Information supplied:
***
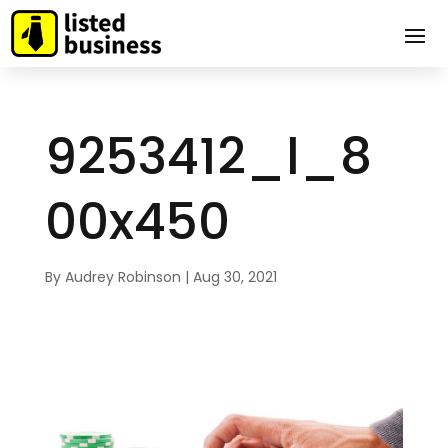
9253412_l_8
00x450
By
Audrey Robinson
|
Aug 30, 2021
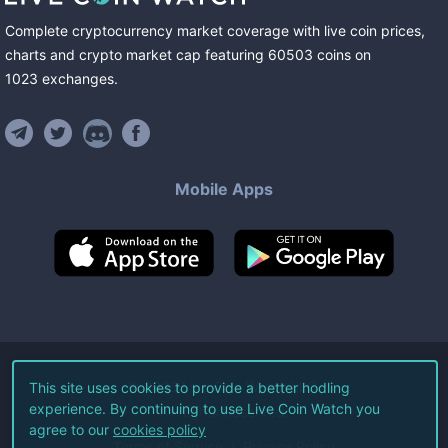
Complete cryptocurrency market coverage with live coin prices,
charts and crypto market cap featuring
60503
coins
on
1023
exchanges
.
Mobile Apps
©
2026
Live Coin Watch LLC.
This site uses cookies to provide a better hodling
experience. By continuing to use Live Coin Watch you
All Rights Reserved.
agree to our
cookies policy
Terms of Service
Privacy Policy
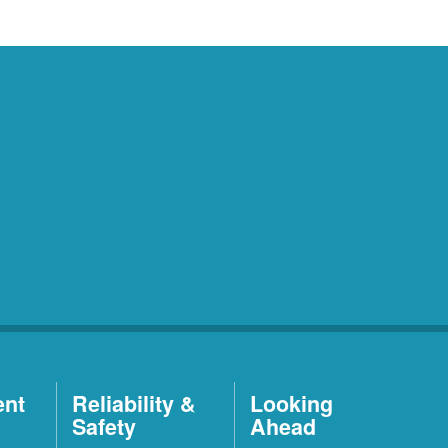
ent
Reliability &
Looking
Safety
Ahead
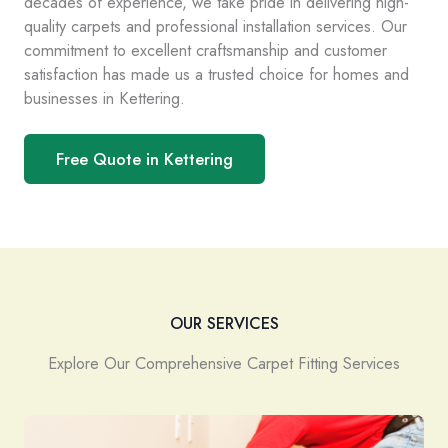
decades of experience, we take pride in delivering high-
quality carpets and professional installation services. Our
commitment to excellent craftsmanship and customer
satisfaction has made us a trusted choice for homes and
businesses in Kettering.
Free Quote in Kettering
OUR SERVICES
Explore Our Comprehensive Carpet Fitting Services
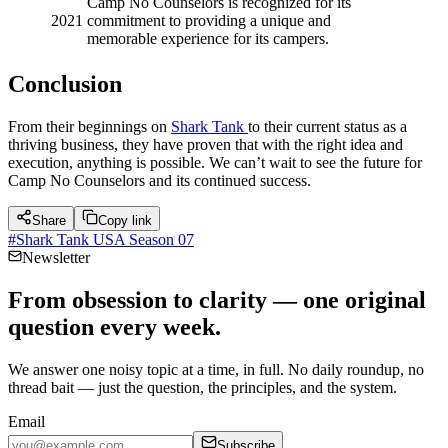
Camp No Counselors is recognized for its
2021
commitment to providing a unique and
memorable experience for its campers.
Conclusion
From their beginnings on
Shark Tank
to their current status as a
thriving business, they have proven that with the right idea and
execution, anything is possible. We can’t wait to see the future for
Camp No Counselors and its continued success.
Share
Copy link
#
Shark Tank USA Season 07
Newsletter
From obsession to clarity — one original
question every week.
We answer one noisy topic at a time, in full. No daily roundup, no
thread bait — just the question, the principles, and the system.
Email
Subscribe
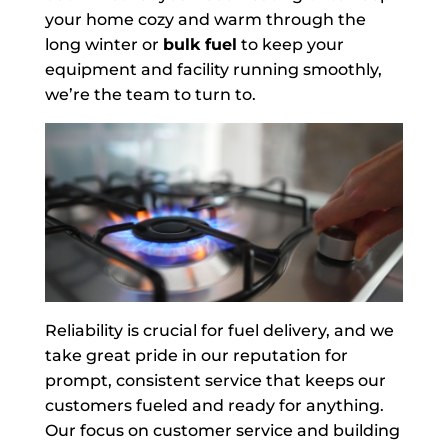
your home cozy and warm through the
long winter or
bulk fuel
to keep your
equipment and facility running smoothly,
we’re the team to turn to.
Reliability is crucial for fuel delivery, and we
take great pride in our reputation for
prompt, consistent service that keeps our
customers fueled and ready for anything.
Our focus on customer service and building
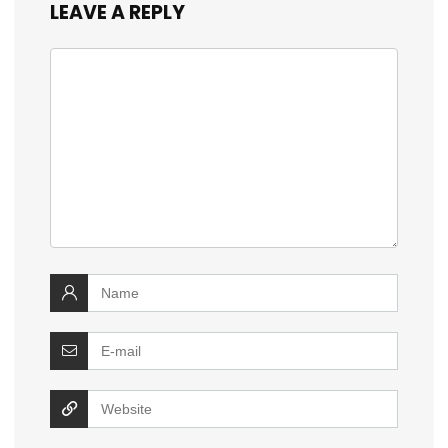
LEAVE A REPLY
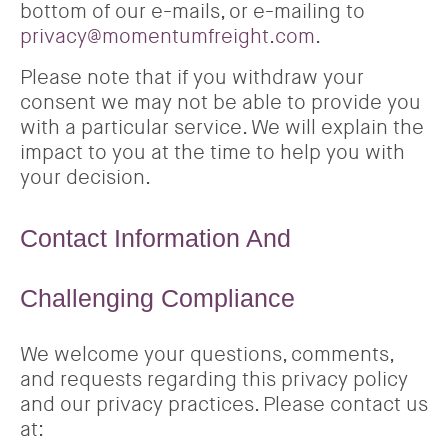
bottom of our e-mails, or e-mailing to
privacy@momentumfreight.com
.
Please note that if you withdraw your
consent we may not be able to provide you
with a particular service. We will explain the
impact to you at the time to help you with
your decision.
Contact Information And
Challenging Compliance
We welcome your questions, comments,
and requests regarding this privacy policy
and our privacy practices. Please contact us
at:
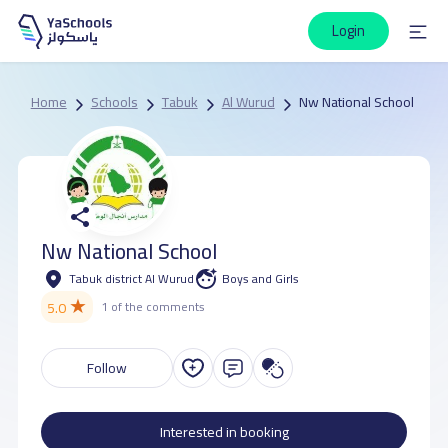
Login
Home
Schools
Tabuk
Al Wurud
Nw National School
Nw National School
Tabuk district Al Wurud
Boys and Girls
★
5.0
1 of the comments
Follow
Interested in booking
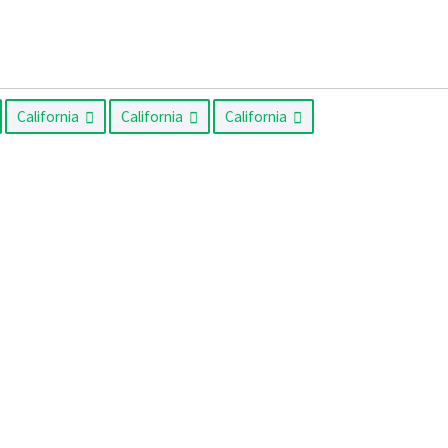
California
California
California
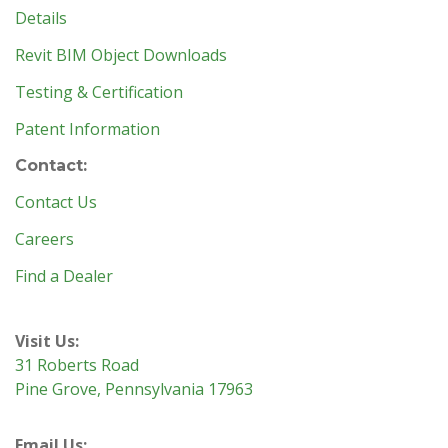
Details
Revit BIM Object Downloads
Testing & Certification
Patent Information
Contact:
Contact Us
Careers
Find a Dealer
Visit Us:
31 Roberts Road
Pine Grove, Pennsylvania 17963
Email Us:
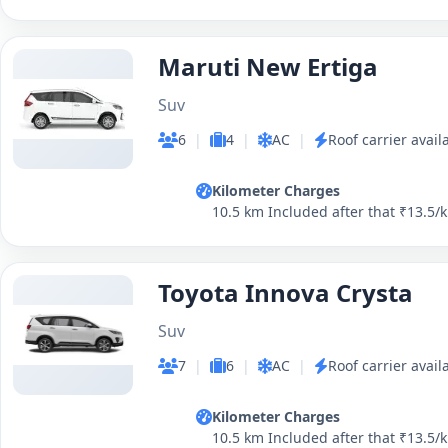
Maruti New Ertiga
Suv
6
|
4
|
AC
|
Roof carrier avail
Kilometer Charges
10.5 km Included after that ₹13.5/
Toyota Innova Crysta
Suv
7
|
6
|
AC
|
Roof carrier avail
Kilometer Charges
10.5 km Included after that ₹13.5/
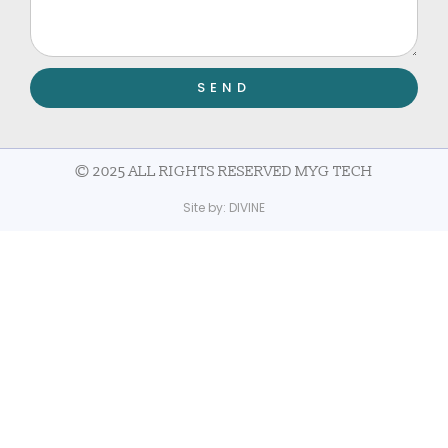
SEND
© 2025 ALL RIGHTS RESERVED MYG TECH
Site by:
DIVINE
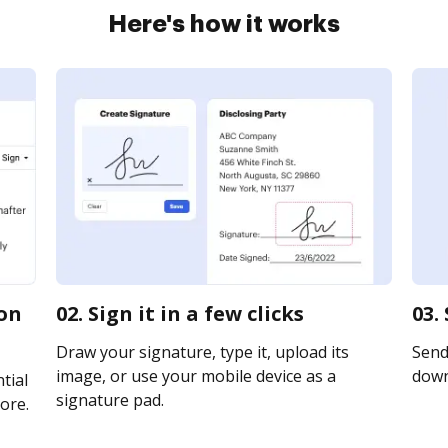
Here's how it works
ion
02. Sign it in a few clicks
03.
Draw your signature, type it, upload its
Send 
image, or use your mobile device as a
downl
tial
signature pad.
ore.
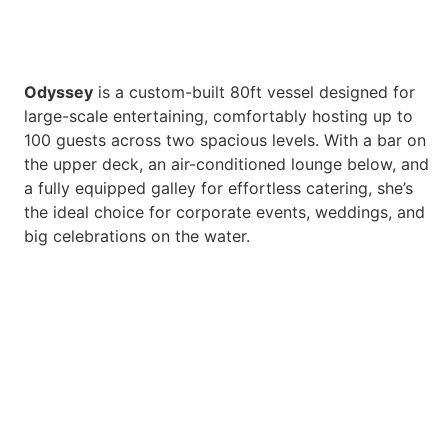
Odyssey
is a custom-built 80ft vessel designed for
large-scale entertaining, comfortably hosting up to
100 guests across two spacious levels. With a bar on
the upper deck, an air-conditioned lounge below, and
a fully equipped galley for effortless catering, she’s
the ideal choice for corporate events, weddings, and
big celebrations on the water.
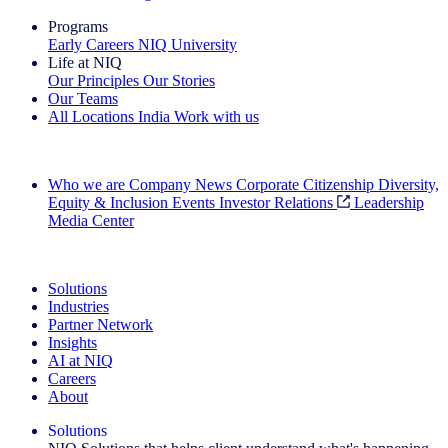
Programs
Early Careers
NIQ University
Life at NIQ
Our Principles
Our Stories
Our Teams
All Locations
India
Work with us
Search All Jobs
Who we are
Company News
Corporate Citizenship
Diversity,
Equity & Inclusion
Events
Investor Relations
Leadership
Media Center
See how we deliver the Full View
Solutions
Industries
Partner Network
Insights
AI at NIQ
Careers
About
Solutions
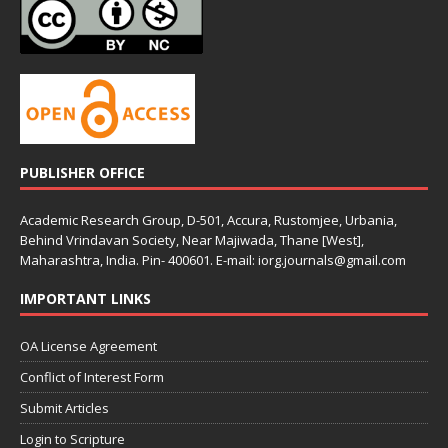
PUBLISHER OFFICE
Academic Research Group, D-501, Accura, Rustomjee, Urbania,
Behind Vrindavan Society, Near Majiwada, Thane [West],
Maharashtra, India. Pin- 400601. E-mail: iorg.journals@gmail.com
IMPORTANT LINKS
OA License Agreement
Conflict of Interest Form
Submit Articles
Login to Scripture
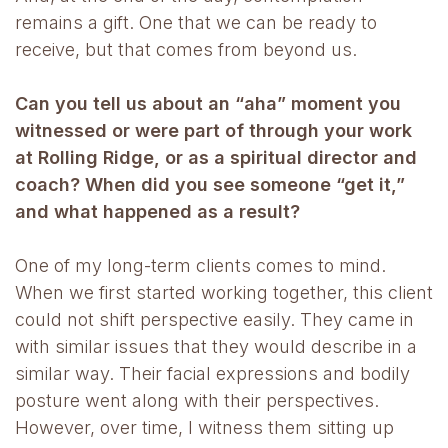
remains a gift. One that we can be ready to
receive, but that comes from beyond us.
Can you tell us about an “aha” moment you
witnessed or were part of through your work
at Rolling Ridge, or as a spiritual director and
coach? When did you see someone “get it,”
and what happened as a result?
One of my long-term clients comes to mind.
When we first started working together, this client
could not shift perspective easily. They came in
with similar issues that they would describe in a
similar way. Their facial expressions and bodily
posture went along with their perspectives.
However, over time, I witness them sitting up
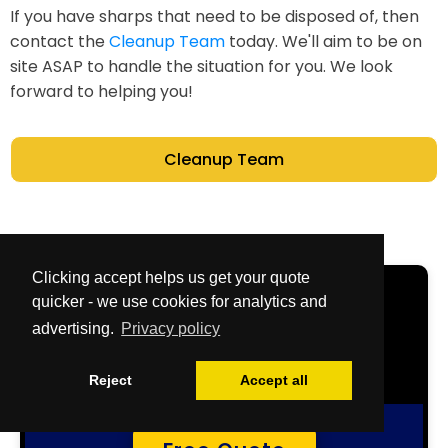
If you have sharps that need to be disposed of, then
contact the
Cleanup Team
today. We'll aim to be on
site ASAP to handle the situation for you. We look
forward to helping you!
Cleanup Team
Clicking accept helps us get your quote
Get Your Free
quicker - we use cookies for analytics and
advertising.
Privacy policy
Quote Now
Reject
Accept all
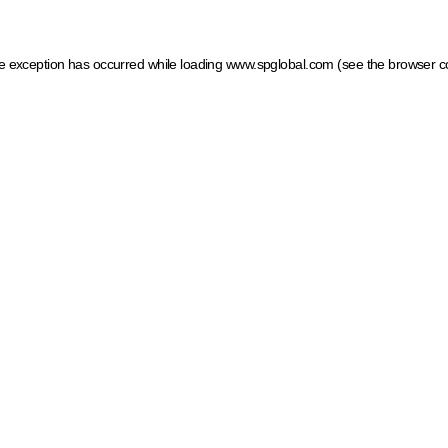
ide exception has occurred
while loading
www.spglobal.com
(see the browser c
***
Description of the task:
Make an exact copy of the lines from the top of the material through the line with "This site uses", pictures excluded.

Exercise response:
9253412_l_8
00x450
By
Audrey Robinson
|
Aug 30, 2021
Complete cryptocurrency market coverage with live coin prices,
charts and crypto market cap featuring
60503
coins
on
1023
exchanges
.
Mobile Apps
©
2026
Live Coin Watch LLC.
This site uses cookies to provide a better hodling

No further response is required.